Existen recuerdos que necesitas suprimir para seguir con tu vida, existen recuerdos que hacen que sientas autoconfianza, existen recuerdos que te hacen sufrir, pero son necesarios para saber que tu fortaleza puede crecer y existen recuerdos que se han ido por completo y no son necesarios para tu vida.

Me llamo Lissette Adams, pero todos me dicen Liz o Licha, actualmente tengo 23 años y por fin la vida me sonríe, pero no quiero empezar esta historia con lo que desayuné esta mañana; quiero contarles una pequeña historia que les mostrará que no existe ningún impedimento para que logres cumplir tus metas, acompañe en este viaje.

Hace 23 años, un 3 de diciembre del 2005 nació una niña en la familia Adams, si esa niña era yo, mi padre Andrew Adams, un músico muy reconocido a nivel mundial y mi madre Lucia Galicia, una de las mejores escritoras y fotógrafos de su época. Ellos deseaban tener un hijo y con mi llegada su vida se llenó de luz, dejaron lo que más amaban para cuidarme y se volvieron maestros de mi ciudad natal, Boston, pero un año después de mi nacimiento ellos fallecieron en un horrible accidente de tránsito.

El mundo cayó en conmoción, ya que yo era la única heredera de la fortuna de mis padres sin embargo tenía que tener un tutor y solo tenía una familia, mi tío Laurence Adams. Él me trataba muy bien y administró el dinero que heredé, un año después fuimos de viaje a México donde él me abandonó y desapareció con todo el dinero de mi familia.

Fui acogida por la casa hogar Santa Inés de la Ciudad de México porque no tenía más familia que mi tío. Allí crecí hasta cumplir los 4 años de edad.
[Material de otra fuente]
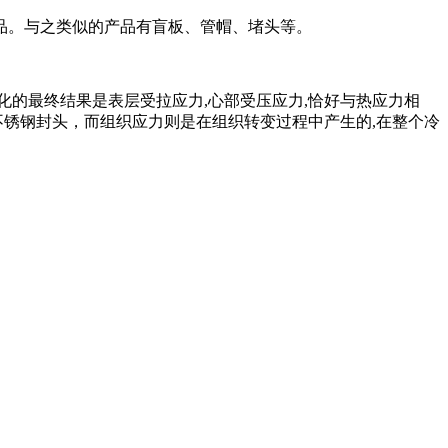
品。与之类似的产品
有盲板、管帽、堵头等。
化的最终结果是表
层受拉应力,心部受压应力,恰好与热应力相
锈钢封头，而组织应力则是在组织转变过程中产生的,在整个冷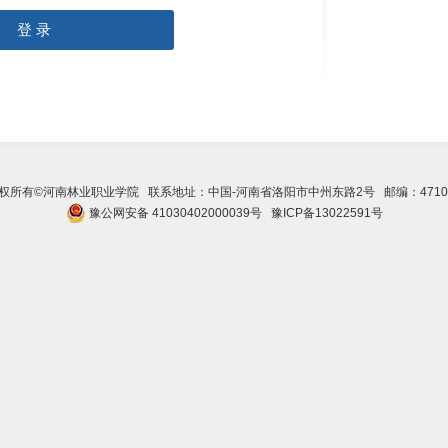
登 录
权所有©河南林业职业学院 联系地址：中国-河南省洛阳市中州东路2号 邮编：4710
豫公网安备 41030402000039号
豫ICP备13022591号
Semanas después de haberlos cumplido fui adoptada por la familia Hernández y así dejé de ser una Adams.

La familia Hernández estaba compuesta por 6 integrantes, Luis el papá, María la mamá, José el hijo mayor de 11 años, Lucia de 9 años, Andrea de 5 años y Rodrigo de 2 años y la verdad no sabía por qué querían más hijos hasta que llegue a su casa.

Al principio me sentí acogida por la familia, en una gran casa que parecía un palacio donde pensaba que podría vivir tranquilamente por el resto de mi vida, pero poco a poco empecé a ser humillada por casi todos los integrantes de la familia, Andrea y Rodrigo fueron los únicos que se portaban bien conmigo; un año después empezó mi verdadero sufrimiento.

Sin duda los dones de mi padre como músico empezaron a fluir en mi interior y lograba sacar ritmo con todas las cosas que estaban cerca de mí, era tan feliz cada vez que lo hacía, pero mi error más grande fue decirles a mis nuevos padres que quería un instrumento para poder hacer feliz a las personas como los que salían en televisión.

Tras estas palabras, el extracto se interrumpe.